What book are you reading now/have finished?

I’ve been trying to go through the books that were nominated to lose the Hugo this year. Finished Six Wakes, a interesting Sci-Fi locked room mystery.

I’d recommend New York: 2140 by Kim Stanley Robinson, though it seems to be mostly addressed to a very specific audience, those utterly enamored with NYC.

It’s me. But I’ve already read Kavalier and Clay, so…

What, you only have so much space in your reading schedule for award worthy NYC fellation?

finished Genocide Organ by Project Itoho this week. Man is it a cool book with a great idea. Can’t go to much into the meat of it with out spoilers but it does a very good job of looking at Americas foreign policy.

I’m planning to read The Savage Detectives by Bolano. Just waiting to find a copy in Spanish, since for some reason I am adamant about reading it in its original language.

Finished NY:2140 on Friday night, and I do recommend reading it. It’s an interesting entry in that category of Science Fiction where the world is the primary character more than any particular individual is.

And it’s probably also worth it since we’re actually ahead of the book’s timeline for the first pulse.

I got sick of reading about the poor being systematically oppressed, which is every good history book. Branching out into fiction in the hopes I’ll find new ways of writing if I expose myself to more literary styles.
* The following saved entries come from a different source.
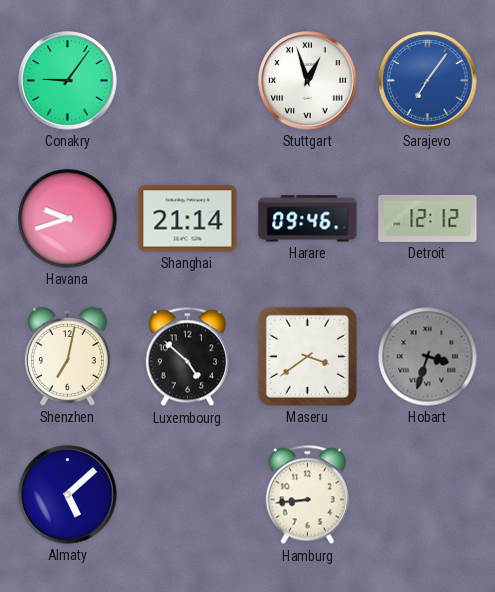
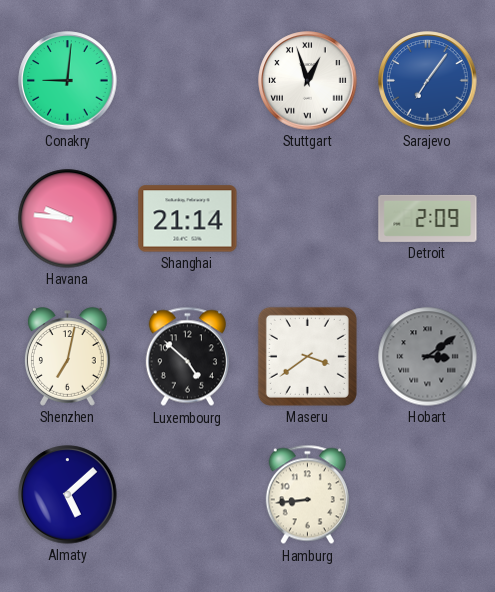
Conakry: 9:06 -> 9:01
Havana: 9:42 -> 9:46
Harare: 09:46 -> none
Detroit: 12:12 -> 2:09
Hobart: 3:33 -> 3:09
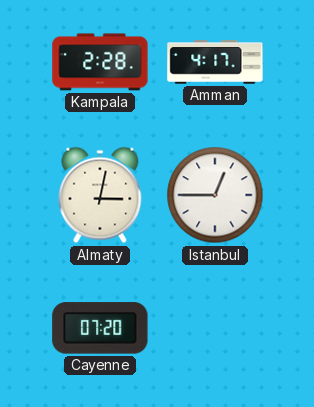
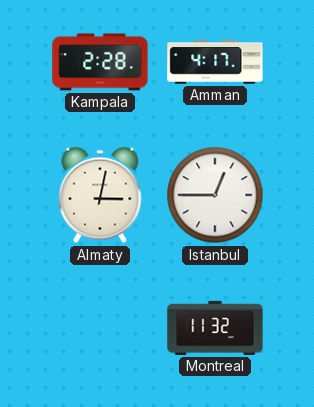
Cayenne: 07:20 -> none
Montreal: none -> 11:32
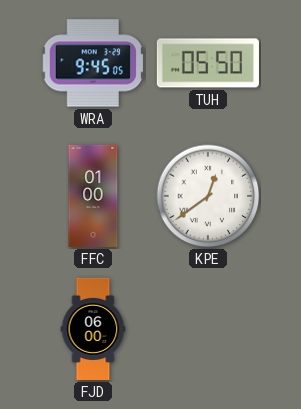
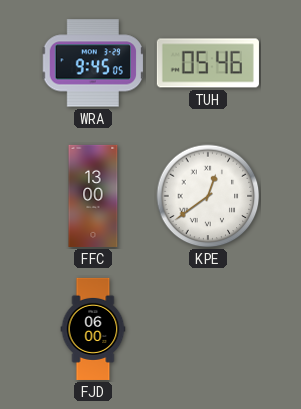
TUH: 05:50 -> 05:46
FFC: 01:00 -> 13:00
  • The Sprawl RPG, Powered by the Apocalypse cyperpunk. Basically Shadowrun minus magic with an emphasis on doing jobs.
  • Hardwired by Walter Jon Williams, a non-Gibson cyberpunk novel recommended by The Sprawl. There’s a fucking amazing six pages where the protagonist engages in some high-speed money laundering:

    The shillings are used as collateral for a loan, the loan being taken on something like 99.999 percent of the value of the shillings. The duration of the loan is ten seconds. … the Greater Asian Trading Company’s main computer realizes that the ten-second loan has not been repaid, and forecloses. … Thibodaux withdraws the rubles from the Sony Bank of Uruguay for another series of stock purchases in Chicago.

  • Fear by Bob Woodward. It’s the icing of details on last year’s news.
  • Dune Messiah as part of #duneclub. One book per summer.
  • Burning Sands: Jihad, a numbers-filed-off Dune supplement for Burning Wheel. Seemed like as good a time as any!
  • Sex Criminals, Vol. 1-2 did not go anywhere that I wanted it to. #brimping
  • A good chunk of Stars Without Number, an rpg about space adventure/exploration. Imagine Traveller without the baggage.
  • Consider Phlebas, book #1 of The Culture series. I am onboard The Culture train now, but I’m not going to rush them.
  • 2001: A Space Odyssey, reread for GeekNights book club.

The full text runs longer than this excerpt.